S : Y a-t-il une différence entre coup d'Etat constitutionnel et coup d'Etat militaire ?

N.S.S : Oui, bien entendu, il y a une différence de nature institutionnelle. L'un fait référence à un coup d'Etat, une violation des principes constitutionnels en vigueur par ceux qui sont arrivés au pouvoir par des moyens constitutionnels. L'autre fait référence à un coup d'Etat, une violation des principes constitutionnels en vigueur par ceux qui au regard de la loi ne devraient pas se retrouver à la tête de l'Etat. Si on devait utiliser un autre langage, on ferait la distinction entre le despote (un souverain au-dessus des lois) et un tyran (quelqu'un qui arrive au pouvoir par des moyens illégitimes). Rousseau disait : « le tyran peut ne pas être despote mais le despote est toujours tyran ».

S : Comprenez-vous cette attitude de la CEDEAO ou de certaines puissances ou organisations internationales, qui sont muettes sur les coups d'Etat constitutionnels et promptes à condamner les coups d'Etat militaires ?

N.S.S : En Afrique et chez la « communauté internationale », au regard des condamnations et sanctions contre certains putschs militaires, on peut dire qu'il y a une préférence pour le despotisme sur la tyrannie. Or, ce sont les coups d'Etat permanents contre les principes constitutionnels qui ont parfois conduit au renversement de gouvernements civils par des régimes militaires. J'ajouterais, comme nous le voyons tous, pour l'Occident et la « communauté internationale », il y a les bons coups d'Etat militaires et les mauvais. Tout est dans la nuance ! C'est vouloir faire avaler des couleuvres aux populations que de leur faire croire que ceux qui imposent des sanctions illégales, dont certaines dictées par la France à travers le système CFA, sont eux-mêmes soucieux de la légalité.

S : Les médias africains sont censés jouer un grand rôle dans le renforcement des processus démocratiques et la bonne gouvernance sur le continent. Sur ce terrain, jusque-là, la presse africaine a-t-elle pleinement joué sa partition ?

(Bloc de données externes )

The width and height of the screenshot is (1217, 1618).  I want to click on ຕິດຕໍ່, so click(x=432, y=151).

N.S.S : Les contradictions qui affectent nos sociétés n'épargnent pas la sphère des médias. Des médias professionnels, indépendants au niveau de leur ligne éditoriale et qui arrivent à travailler correctement sont une denrée rare en Afrique francophone. Quand ils ne sont pas captés par des logiques partisanes ou oligarchiques voire impérialistes, ils peuvent faire les frais de la répression des régimes en place, militaires comme civils. C'est devenu la croix et la bannière pour les journalistes qui veulent juste exercer leur métier.

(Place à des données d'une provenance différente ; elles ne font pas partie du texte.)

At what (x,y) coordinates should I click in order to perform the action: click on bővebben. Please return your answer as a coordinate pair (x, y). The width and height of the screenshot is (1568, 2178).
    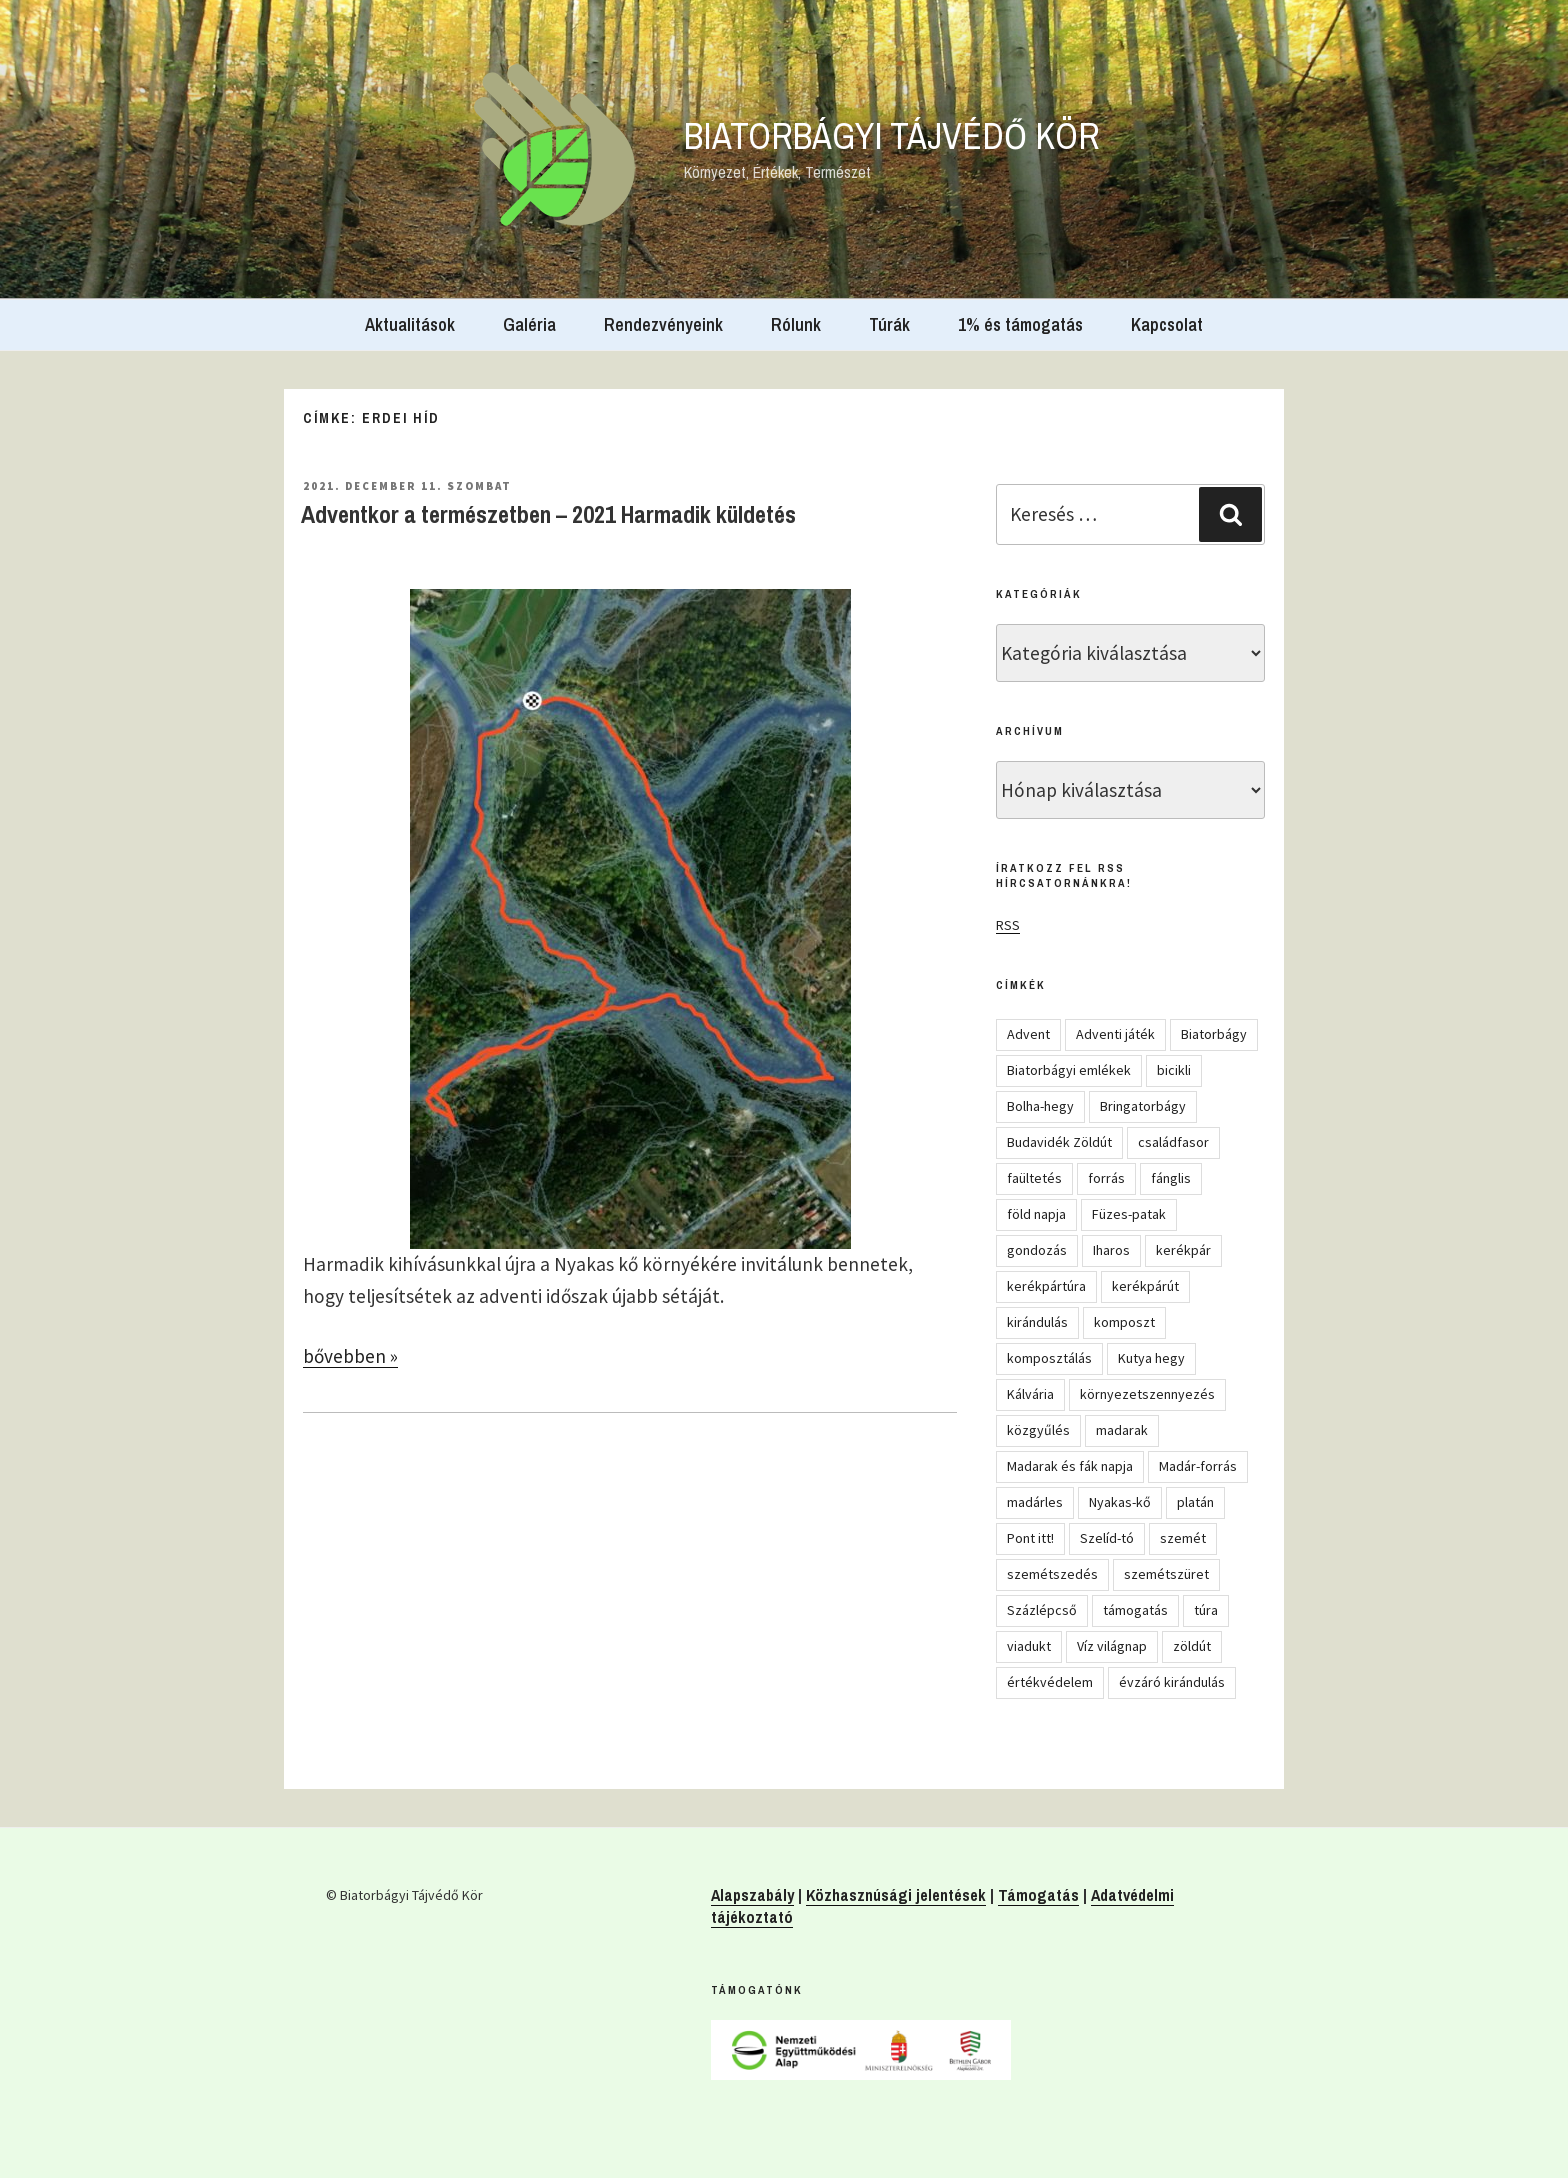     Looking at the image, I should click on (350, 1356).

S : Il y a une certaine dynamique en cours sur le continent, portée par la jeunesse qui est hostile à la Françafrique. Certains la qualifient de sentiment anti-français ou antipolitique française en Afrique. Mais on a l'impression que la France n'a pas encore pris la pleine mesure de cette réalité qui devrait l'amener à reconsidérer ses relations avec ces anciennes colonies...

N.S.S : Le concept de « sentiment antifrançais » est bidon. Mais, il arrange bien ceux qui veulent caricaturer la révolte panafricaine contre la Françafrique. Charles Wade Mills, auteur du Contrat Racial, a dit que l' « homme blanc » a créé un monde, son monde, qu'il ne comprend pas (voire plus) lui-même. Je pense qu'il ne faut pas prendre cette affirmation à la légère. Avec le temps qui passe et les destructions et guerres en cours, on se rend compte que la rationalité a déserté l'Occident, du moins ses dirigeants politiques.

S : Dans votre livre, il est question d'une « Françafrique en crise ». S'achemine-t-on vers la fin de la Françafrique ou doit-on s'attendre à une Françafrique réinventée ?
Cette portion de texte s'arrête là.